- _THE INPUT_:
* * *

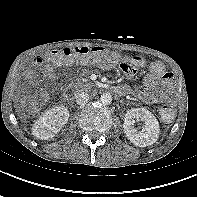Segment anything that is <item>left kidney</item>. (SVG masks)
Returning a JSON list of instances; mask_svg holds the SVG:
<instances>
[{
  "label": "left kidney",
  "mask_w": 197,
  "mask_h": 197,
  "mask_svg": "<svg viewBox=\"0 0 197 197\" xmlns=\"http://www.w3.org/2000/svg\"><path fill=\"white\" fill-rule=\"evenodd\" d=\"M135 120L143 122L141 131H138L134 127ZM123 128L130 142L138 147L152 145L159 137V122L156 117L145 108H134L127 111Z\"/></svg>",
  "instance_id": "obj_1"
}]
</instances>
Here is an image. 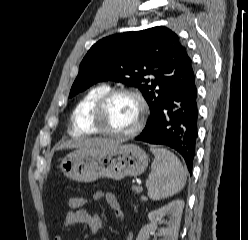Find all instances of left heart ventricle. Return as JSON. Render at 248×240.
<instances>
[{"label":"left heart ventricle","mask_w":248,"mask_h":240,"mask_svg":"<svg viewBox=\"0 0 248 240\" xmlns=\"http://www.w3.org/2000/svg\"><path fill=\"white\" fill-rule=\"evenodd\" d=\"M139 112L138 102L132 96H115L104 111L102 126L116 132L130 131L137 123Z\"/></svg>","instance_id":"1"}]
</instances>
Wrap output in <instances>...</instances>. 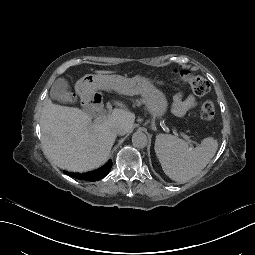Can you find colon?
Segmentation results:
<instances>
[{
    "instance_id": "1",
    "label": "colon",
    "mask_w": 255,
    "mask_h": 255,
    "mask_svg": "<svg viewBox=\"0 0 255 255\" xmlns=\"http://www.w3.org/2000/svg\"><path fill=\"white\" fill-rule=\"evenodd\" d=\"M177 78L183 83L190 86L193 92L198 96L207 94L210 90L209 82L203 77L193 75L189 70H179L177 72ZM62 101L64 103H73L75 96L72 93H67ZM215 117V106L210 100L204 101L200 107L199 118L205 122L213 120Z\"/></svg>"
}]
</instances>
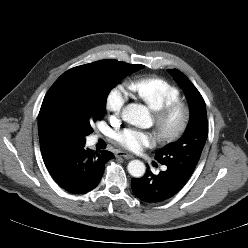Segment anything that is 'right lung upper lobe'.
<instances>
[{
  "mask_svg": "<svg viewBox=\"0 0 248 248\" xmlns=\"http://www.w3.org/2000/svg\"><path fill=\"white\" fill-rule=\"evenodd\" d=\"M38 132L43 158H47L67 146L76 144L63 132L46 125L40 119H38Z\"/></svg>",
  "mask_w": 248,
  "mask_h": 248,
  "instance_id": "1",
  "label": "right lung upper lobe"
}]
</instances>
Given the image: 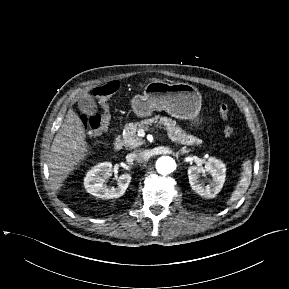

* * *

- _WHAT YOU ARE ASKED TO DO_:
Reproduce the records above exactly, but only from the line containing "Segment anything that is 'right" through the last line, both included, and without any pictures.

- _SOLUTION FOR THIS EXERCISE_:
Segment anything that is 'right lung upper lobe'.
<instances>
[{
  "mask_svg": "<svg viewBox=\"0 0 248 248\" xmlns=\"http://www.w3.org/2000/svg\"><path fill=\"white\" fill-rule=\"evenodd\" d=\"M38 132L43 158H47L67 146L76 144L63 132L46 125L40 119H38Z\"/></svg>",
  "mask_w": 248,
  "mask_h": 248,
  "instance_id": "1",
  "label": "right lung upper lobe"
}]
</instances>
Given the image: 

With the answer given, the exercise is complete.